WHAT IS NEEDED -> Your answer should consist of every line from the records that holds the string "Moving".

PROVIDED MATERIAL ->
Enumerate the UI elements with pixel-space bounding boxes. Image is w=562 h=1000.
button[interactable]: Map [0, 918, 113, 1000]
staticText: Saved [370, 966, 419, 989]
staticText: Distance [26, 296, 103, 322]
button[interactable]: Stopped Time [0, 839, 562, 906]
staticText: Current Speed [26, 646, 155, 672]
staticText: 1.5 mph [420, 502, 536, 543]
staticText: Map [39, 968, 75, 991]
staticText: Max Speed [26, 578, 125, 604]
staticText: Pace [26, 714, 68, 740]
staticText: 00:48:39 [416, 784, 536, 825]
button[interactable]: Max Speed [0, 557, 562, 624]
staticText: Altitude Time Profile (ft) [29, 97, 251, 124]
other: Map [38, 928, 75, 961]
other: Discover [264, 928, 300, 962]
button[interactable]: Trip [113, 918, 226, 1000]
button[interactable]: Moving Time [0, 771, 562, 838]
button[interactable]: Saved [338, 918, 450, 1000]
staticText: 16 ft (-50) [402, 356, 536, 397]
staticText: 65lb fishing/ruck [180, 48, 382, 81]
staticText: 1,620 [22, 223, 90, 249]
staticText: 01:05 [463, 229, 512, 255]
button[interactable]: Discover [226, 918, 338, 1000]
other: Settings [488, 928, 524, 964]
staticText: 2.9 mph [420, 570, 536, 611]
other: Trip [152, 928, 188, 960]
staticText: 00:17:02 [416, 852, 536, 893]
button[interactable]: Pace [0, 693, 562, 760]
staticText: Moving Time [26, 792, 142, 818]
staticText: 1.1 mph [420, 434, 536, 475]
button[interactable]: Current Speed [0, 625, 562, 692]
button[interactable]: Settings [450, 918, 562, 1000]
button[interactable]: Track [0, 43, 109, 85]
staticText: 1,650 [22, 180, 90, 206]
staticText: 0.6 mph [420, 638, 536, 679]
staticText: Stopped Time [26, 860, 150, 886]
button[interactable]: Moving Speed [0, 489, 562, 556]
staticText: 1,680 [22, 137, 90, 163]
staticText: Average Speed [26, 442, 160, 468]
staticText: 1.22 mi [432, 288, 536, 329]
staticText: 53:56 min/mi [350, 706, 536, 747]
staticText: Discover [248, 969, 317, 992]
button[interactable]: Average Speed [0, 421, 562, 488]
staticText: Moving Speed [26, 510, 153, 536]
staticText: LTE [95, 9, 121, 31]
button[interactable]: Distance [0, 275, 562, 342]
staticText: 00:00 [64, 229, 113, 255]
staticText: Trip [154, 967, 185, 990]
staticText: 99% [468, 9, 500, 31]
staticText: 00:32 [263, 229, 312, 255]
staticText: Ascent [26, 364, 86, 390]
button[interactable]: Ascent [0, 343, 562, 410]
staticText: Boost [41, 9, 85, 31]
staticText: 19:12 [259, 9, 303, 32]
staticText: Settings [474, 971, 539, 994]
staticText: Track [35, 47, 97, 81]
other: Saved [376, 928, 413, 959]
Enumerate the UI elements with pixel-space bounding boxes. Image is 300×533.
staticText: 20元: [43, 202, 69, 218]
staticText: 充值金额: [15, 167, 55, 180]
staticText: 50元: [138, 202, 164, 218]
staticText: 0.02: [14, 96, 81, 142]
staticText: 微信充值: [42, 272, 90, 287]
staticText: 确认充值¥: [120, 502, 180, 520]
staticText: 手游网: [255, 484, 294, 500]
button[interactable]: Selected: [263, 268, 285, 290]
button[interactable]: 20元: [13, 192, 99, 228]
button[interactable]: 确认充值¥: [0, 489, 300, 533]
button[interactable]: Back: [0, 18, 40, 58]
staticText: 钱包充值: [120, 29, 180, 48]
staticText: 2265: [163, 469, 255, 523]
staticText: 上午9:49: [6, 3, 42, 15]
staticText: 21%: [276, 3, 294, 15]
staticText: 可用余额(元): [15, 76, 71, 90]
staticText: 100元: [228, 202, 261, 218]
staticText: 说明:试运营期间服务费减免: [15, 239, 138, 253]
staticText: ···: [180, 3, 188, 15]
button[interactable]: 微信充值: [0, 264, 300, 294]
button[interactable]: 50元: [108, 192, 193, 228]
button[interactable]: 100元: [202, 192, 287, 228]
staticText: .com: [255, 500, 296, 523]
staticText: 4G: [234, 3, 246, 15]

EXERCISE RESULT ->
button[interactable]: Moving Time [0, 771, 562, 838]
staticText: Moving Time [26, 792, 142, 818]
button[interactable]: Moving Speed [0, 489, 562, 556]
staticText: Moving Speed [26, 510, 153, 536]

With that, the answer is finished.